Collected data
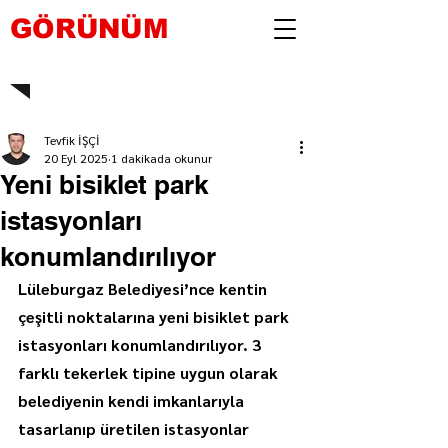
GÖRÜNÜM
Tevfik İŞÇİ
20 Eyl 2025
1 dakikada okunur
Yeni bisiklet park
istasyonları
konumlandırılıyor
Lüleburgaz Belediyesi’nce kentin 
çeşitli noktalarına yeni bisiklet park 
istasyonları konumlandırılıyor. 3 
farklı tekerlek tipine uygun olarak 
belediyenin kendi imkanlarıyla 
tasarlanıp üretilen istasyonlar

__What is expected__.
List all lines above in which the string "konumlandırılıyor" appears.

__Final answer__.
konumlandırılıyor
istasyonları konumlandırılıyor. 3 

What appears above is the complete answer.